Beginning in 2005 and continuing into 2006, Escue engaged in negotiations with Hutter concerning the merger of BBSA with Sequent. In May of 2005, the U.S. Department of Labor (the “DOL”) notified Sequent that it wanted to review Sequent’s Plan for compliance with ERISA. In February of 2006, a DOL representative told Darrell Hughes, Sequent’s general counsel, that the DOL had opened a criminal investigation 2 regarding a transaction between Sequent’s Trust 3 and ABL. Hutter *360 claims that he was extremely upset upon hearing this news, and that he contacted Escue immediately, telling him via email that he was “devastated.” Hutter further claims that he and Escue had a phone conversation during which they both agreed to put the merger negotiations on hold.
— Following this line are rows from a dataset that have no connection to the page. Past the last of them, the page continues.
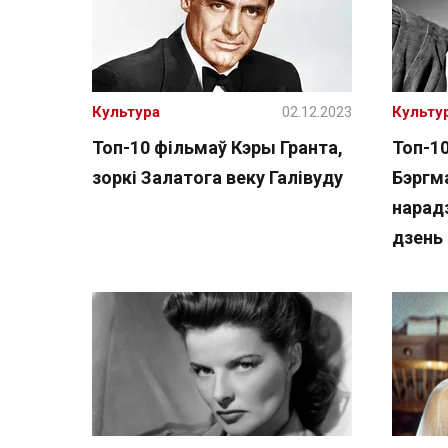
Культура
02.12.2023
Культу
Топ-10 фільмаў Кэры Гранта,
Топ-1
зоркі Залатога веку Галівуду
Бэргма
нарадз
дзень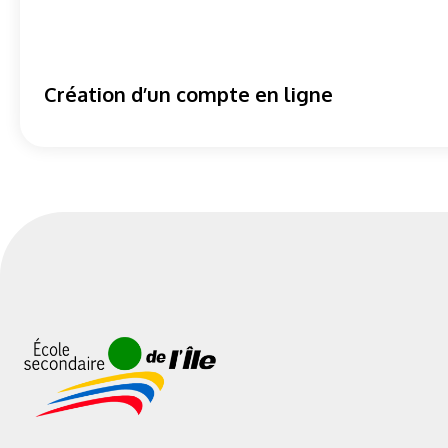
Création d’un compte en ligne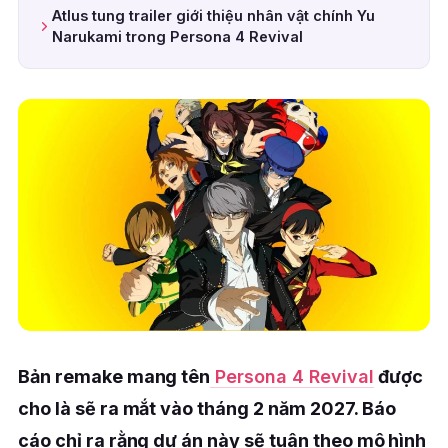
Atlus tung trailer giới thiệu nhân vật chính Yu
Narukami trong Persona 4 Revival
Bản remake mang tên
Persona 4 Revival
được
cho là sẽ ra mắt vào tháng 2 năm 2027. Báo
cáo chỉ ra rằng dự án này sẽ tuân theo mô hình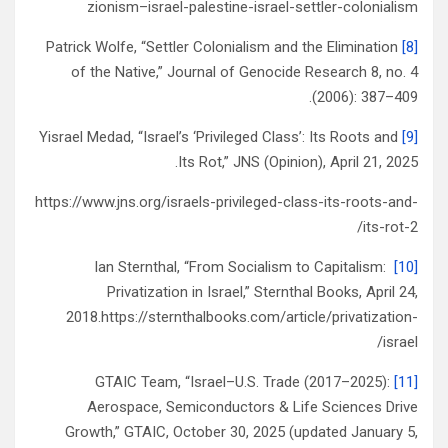
zionism–israel-palestine-israel-settler-colonialism
Patrick Wolfe, “Settler Colonialism and the Elimination
[8]
of the Native,” Journal of Genocide Research 8, no. 4
(2006): 387–409.
Yisrael Medad, “Israel’s ‘Privileged Class’: Its Roots and
[9]
Its Rot,” JNS (Opinion), April 21, 2025.
https://www.jns.org/israels-privileged-class-its-roots-and-
its-rot-2/
Ian Sternthal, “From Socialism to Capitalism:
[10]
Privatization in Israel,” Sternthal Books, April 24,
2018.https://sternthalbooks.com/article/privatization-
israel/
GTAIC Team, “Israel–U.S. Trade (2017–2025):
[11]
Aerospace, Semiconductors & Life Sciences Drive
Growth,” GTAIC, October 30, 2025 (updated January 5,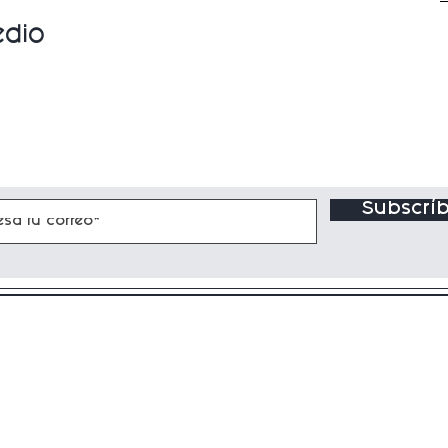
edio
Subscríb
Escue denies receiving or responding to the email, or talking with Hutter over the phone regarding the criminal investigation; in fact, he claims that he was told that Sequent’s Plan was subject to only a routine audit.
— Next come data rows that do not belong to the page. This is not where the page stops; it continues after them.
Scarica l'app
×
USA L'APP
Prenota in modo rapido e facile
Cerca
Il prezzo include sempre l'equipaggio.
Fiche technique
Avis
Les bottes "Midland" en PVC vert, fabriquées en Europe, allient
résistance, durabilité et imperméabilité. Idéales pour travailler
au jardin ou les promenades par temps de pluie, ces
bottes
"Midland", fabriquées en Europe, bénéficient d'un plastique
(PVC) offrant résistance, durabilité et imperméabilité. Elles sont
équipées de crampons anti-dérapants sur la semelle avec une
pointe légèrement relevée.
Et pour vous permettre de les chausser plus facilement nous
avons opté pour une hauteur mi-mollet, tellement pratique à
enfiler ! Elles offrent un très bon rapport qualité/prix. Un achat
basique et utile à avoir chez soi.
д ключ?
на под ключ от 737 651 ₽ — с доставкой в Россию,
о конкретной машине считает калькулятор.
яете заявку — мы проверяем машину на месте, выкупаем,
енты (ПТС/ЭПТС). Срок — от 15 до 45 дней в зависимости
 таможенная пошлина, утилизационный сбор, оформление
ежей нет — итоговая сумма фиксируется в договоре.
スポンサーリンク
Although Sequent claims that the transaction under investigation between the Trust and ABL was an administrative error, Escue asserts that it was a part of an embezzlement scheme purposefully set up by Sequent. Escue alleges that, prior to the merger negotiations, Sequent decided to make loans in the amount of $347,918 to its individual directors. According to Es-cue, this scheme caused Sequent’s financial status to fail to meet ESAC’s accounting standards. To correct this problem, Sequent allegedly approved the sale of the loans to ABL. Because ABL only had $90,000 in available cash, Sequent allegedly caused the Trust to act in violation of ERISA by illegally paying $257,918 to ABL. Although Sequent asserts that the erroneous transaction was immediately reversed once it was discovered, Escue alleges that Sequent only reversed the transaction upon hearing of the criminal investigation.
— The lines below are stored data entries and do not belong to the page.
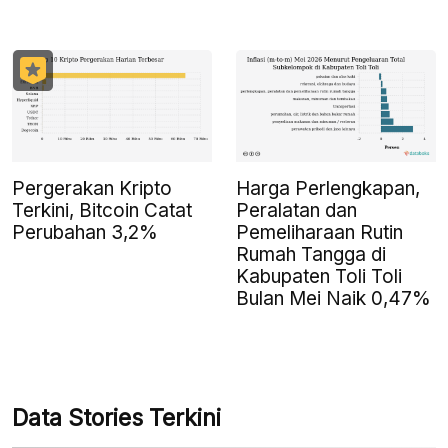
Pergerakan Kripto
Harga Perlengkapan,
Terkini, Bitcoin Catat
Peralatan dan
Perubahan 3,2%
Pemeliharaan Rutin
Rumah Tangga di
Kabupaten Toli Toli
Bulan Mei Naik 0,47%
Data Stories Terkini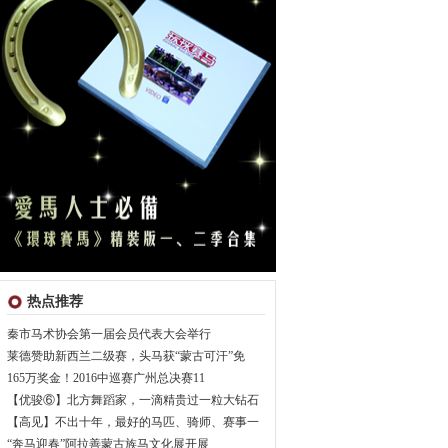
热点推荐
秦市马术协会第一届会员代表大会举行
莱德赞助新西兰二级赛，头马获“蒙古可汗”免
165万奖金！2016中巡赛广州总决赛11
【优骏⑥】北方舞蹈家，一滴精贵过一粒大钻石
【高见】不出十年，最好的马匹、骑师、赛事一
“奔马迎春”阿拉善蒙古族马文化展开展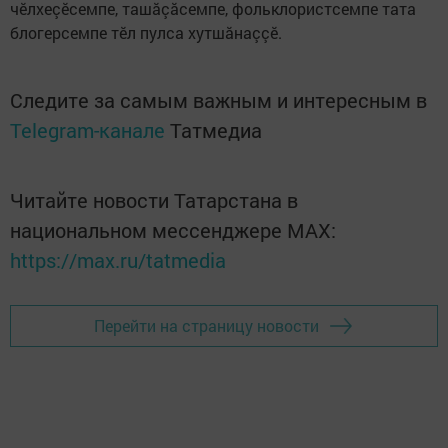
чӗлхеçӗсемпе, ташăçăсемпе, фольклористсемпе тата
блогерсемпе тӗл пулса хутшăнаççӗ.
Следите за самым важным и интересным в
Telegram-канале
Татмедиа
Читайте новости Татарстана в
национальном мессенджере MАХ:
https://max.ru/tatmedia
Перейти на страницу новости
At the time of the negotiations, however, Escue was not aware of the embezzlement scheme he now alleges. So he proceeded with the merger transaction in May of 2006 by agreeing to economic terms with Sequent and beginning the due diligence process. In Escue’s list of requested documents under the category “S. Litigation,” Escue asked Sequent to provide a “[cjopy of most recent response to auditors’ request for information about litigation and/or contingent liabilities of the Company.” 4 In response to this item, Hughes provided a copy of his May 4, 2006, letter to the auditor of the Plan (the “letter”). The third and fourth paragraphs of the letter stated:

As Corporate Counsel for Sequent, I am aware of a pending U.S. Department of Labor (“DOL”) civil and criminal investigation of the Plan for Plan Years 2001, 2002, 2003, 2004 and 2005....
I am also aware of funds being inadvertently transferred in January 2006 as a result of an apparent administrative error from the Sequent Employee Welfare Benefits Trust to Accompany Benefits LLC which may constitute a prohibited transaction under the Employee Retirement Income Security Act of 1974 (“ERISA”) and the Internal Revenue Code of 1986. This transaction has subsequently been reversed. Lost opportunity costs will be restored to the Sequent Employee Welfare Benefits Trust. This transaction will be reported to the Internal Revenue Services on a Form 5330 accompanied by the payment of the applicable excise tax associated with the use of the funds.

*361 Hughes delivered this letter in a three-ring binder with documents responsive to other items on the list. The documents were separated by tabs, and the letter was placed behind a tab numbered “8” in the “S. Litigation” section of the binder. Hughes also sent an electronic copy of all the responsive documents to Escue, and created an identical hard copy of the documents placed in a separate binder for Es-cue’s attorneys, Brad Sklar and Peter Hardin.

Escue and his attorneys acknowledged reviewing the due diligence materials in their respective binders. Each also confirmed that his respective binder contained the letter. But Escue’s attorneys claimed that they did not read the full letter because the letter did not appear to concern the audit of Sequent itself, but rather only the audit of Sequent’s Plan. 5 Escue and his attorneys all testified that, if they had read the letter, it would have caused them at least to pause and ask more questions about the investigation before proceeding with the merger agreement.